- Your assignment
Your answer must be every line of the data below that holds the string "Szakközépiskola", copied exactly.

(Items from a data source)
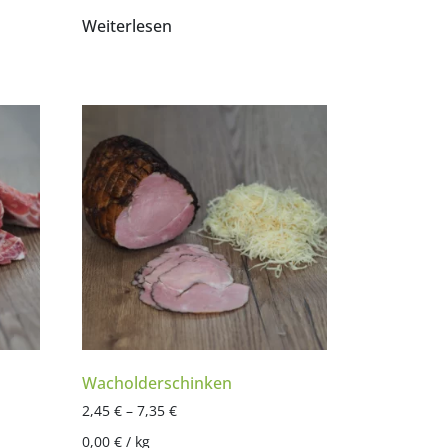
Weiterlesen
Wacholderschinken
2,45
€
–
7,35
€
0,00
€
/
kg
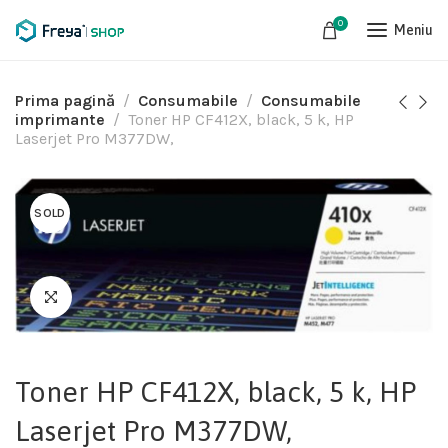
0
Meniu
Prima pagină
Consumabile
Consumabile
imprimante
Toner HP CF412X, black, 5 k, HP
Laserjet Pro M377DW,
SOLD
Toner HP CF412X, black, 5 k, HP
Laserjet Pro M377DW,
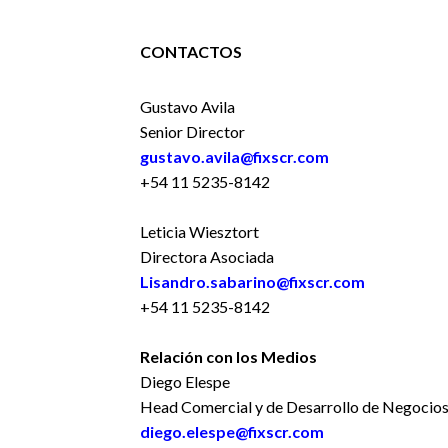
CONTACTOS
Gustavo Avila
Senior Director
gustavo.avila@fixscr.com
+54 11 5235-8142
Leticia Wiesztort
Directora Asociada
Lisandro.sabarino@fixscr.com
+54 11 5235-8142
Relación con los Medios
Diego Elespe
Head Comercial y de Desarrollo de Negocio
diego.elespe@fixscr.com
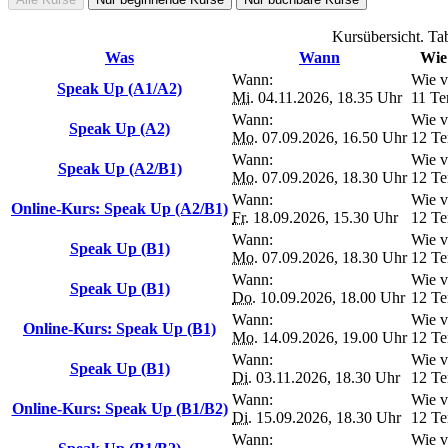
Kursübersicht. Tab
Was
Wann
Wie 
Wann:
Wie v
Speak Up (A1/A2)
Mi.
04.11.2026, 18.35 Uhr
11 Te
Wann:
Wie v
Speak Up (A2)
Mo.
07.09.2026, 16.50 Uhr
12 Te
Wann:
Wie v
Speak Up (A2/B1)
Mo.
07.09.2026, 18.30 Uhr
12 Te
Wann:
Wie v
Online-Kurs: Speak Up (A2/B1)
Fr.
18.09.2026, 15.30 Uhr
12 Te
Wann:
Wie v
Speak Up (B1)
Mo.
07.09.2026, 18.30 Uhr
12 Te
Wann:
Wie v
Speak Up (B1)
Do.
10.09.2026, 18.00 Uhr
12 Te
Wann:
Wie v
Online-Kurs: Speak Up (B1)
Mo.
14.09.2026, 19.00 Uhr
12 Te
Wann:
Wie v
Speak Up (B1)
Di.
03.11.2026, 18.30 Uhr
12 Te
Wann:
Wie v
Online-Kurs: Speak Up (B1/B2)
Di.
15.09.2026, 18.30 Uhr
12 Te
Wann:
Wie v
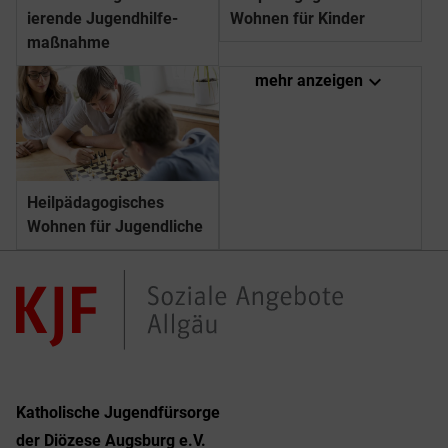
ierende Jugend­hilfe­
Wohnen für Kinder
maßnahme
expand_more
mehr anzeigen
Heilpädagogisches
Wohnen für Jugendliche
Katholische Jugendfürsorge
der Diözese Augsburg e.V.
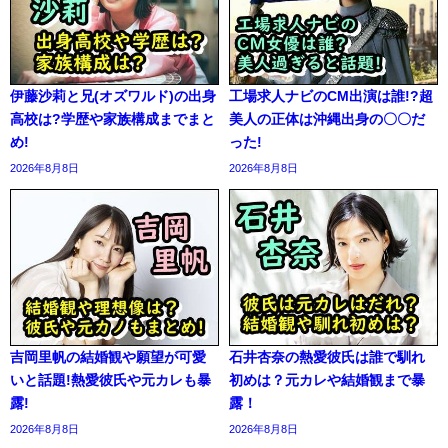
伊藤沙莉と兄(オズワルド)の出身
工場求人ナビのCM出演は誰!?超
高校は?学歴や家族構成までまと
美人の正体は沖縄出身の〇〇だ
め!
った!
2026年8月8日
2026年8月8日
吉岡里帆の結婚観や願望が可愛
石井杏奈の熱愛彼氏は誰で馴れ
いと話題!熱愛彼氏や元カレも暴
初めは？元カレや結婚観まで暴
露!
露！
2026年8月8日
2026年8月8日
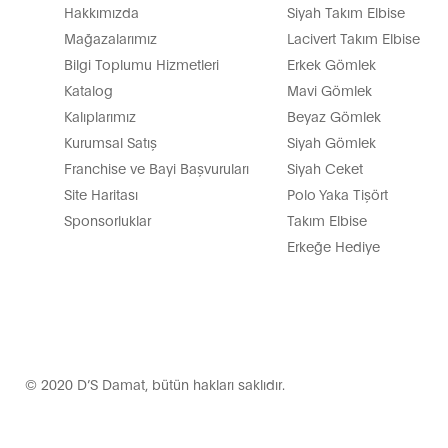
Hakkımızda
Siyah Takım Elbise
Mağazalarımız
Lacivert Takım Elbise
Bilgi Toplumu Hizmetleri
Erkek Gömlek
Katalog
Mavi Gömlek
Kalıplarımız
Beyaz Gömlek
Kurumsal Satış
Siyah Gömlek
Franchise ve Bayi Başvuruları
Siyah Ceket
Site Haritası
Polo Yaka Tişört
Sponsorluklar
Takım Elbise
Erkeğe Hediye
© 2020 D’S Damat, bütün hakları saklıdır.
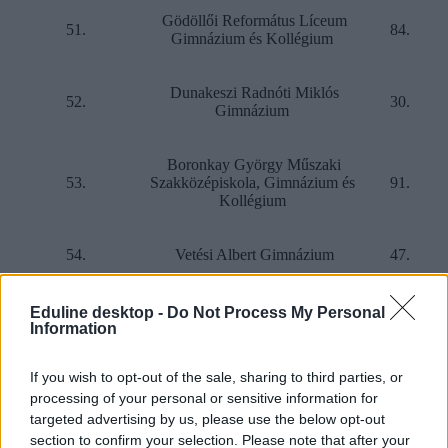
Gödöllői Református Líceum
51.
84.
Gimnázium és Kollégium
Dunakeszi Radnóti Miklós
52.
30.
Gimnázium
Boronkay György Műszaki
53.
Szakközépiskola, Gimnázium és
91.
Kollégium
54.
Vetési Albert Gimnázium
47.
Fényi Gyula Jezsuita Gimnázium
Eduline desktop -
Do Not Process My Personal
55.
52.
és Kollégium
Information
If you wish to opt-out of the sale, sharing to third parties, or
Tóparti Gimnázium és Művészeti
56.
37.
Szakközépiskola
processing of your personal or sensitive information for
targeted advertising by us, please use the below opt-out
section to confirm your selection. Please note that after your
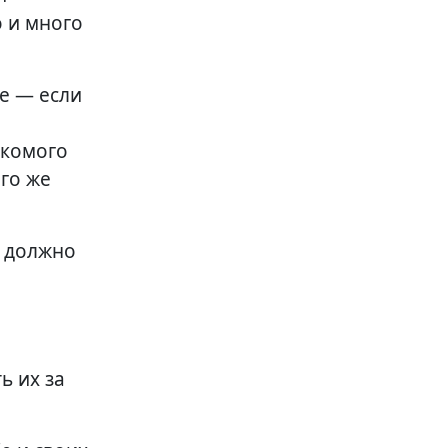
 и много
е — если
акомого
его же
о должно
ь их за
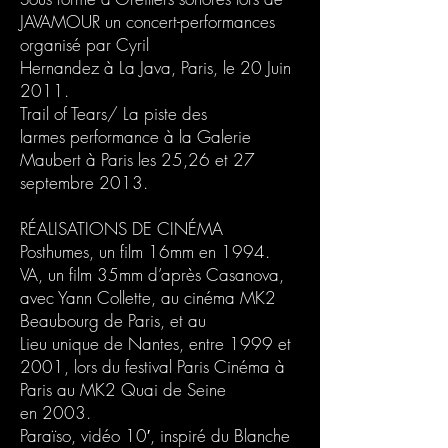
JAVAMOUR un concert-performances
organisé par Cyril
Hernandez à La Java, Paris, le 20 Juin
2011.
Trail of Tears/ La piste des
larmes performance à la Galerie
Maubert à Paris les 25,26 et 27
septembre 2013.
RÉALISATIONS DE CINÉMA
Posthumes, un film 16mm en 1994.
VA, un film 35mm d’après Casanova,
avec Yann Collette, au cinéma MK2
Beaubourg de Paris, et au
Lieu unique de Nantes, entre 1999 et
2001, lors du festival Paris Cinéma à
Paris au MK2 Quai de Seine
en 2003.
Paraïso, vidéo 10′, inspiré du Blanche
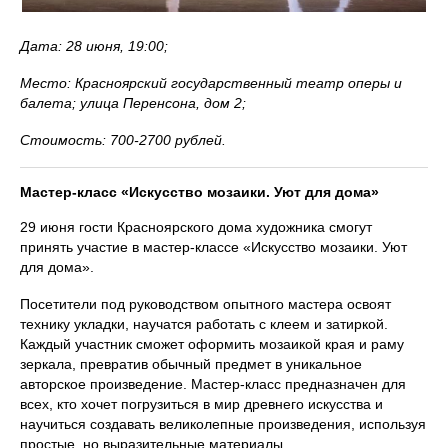
Дата: 28 июня, 19:00;
Место: Красноярский государственный театр оперы и
балета; улица Перенсона, дом 2;
Стоимость: 700-2700 рублей.
Мастер-класс «Искусство мозаики. Уют для дома»
29 июня гости Красноярского дома художника смогут
принять участие в мастер-классе «Искусство мозаики. Уют
для дома».
Посетители под руководством опытного мастера освоят
технику укладки, научатся работать с клеем и затиркой.
Каждый участник сможет оформить мозаикой края и раму
зеркала, превратив обычный предмет в уникальное
авторское произведение. Мастер-класс предназначен для
всех, кто хочет погрузиться в мир древнего искусства и
научиться создавать великолепные произведения, используя
простые, но выразительные материалы.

- Written solution
Szakközépiskola, Gimnázium és
Szakközépiskola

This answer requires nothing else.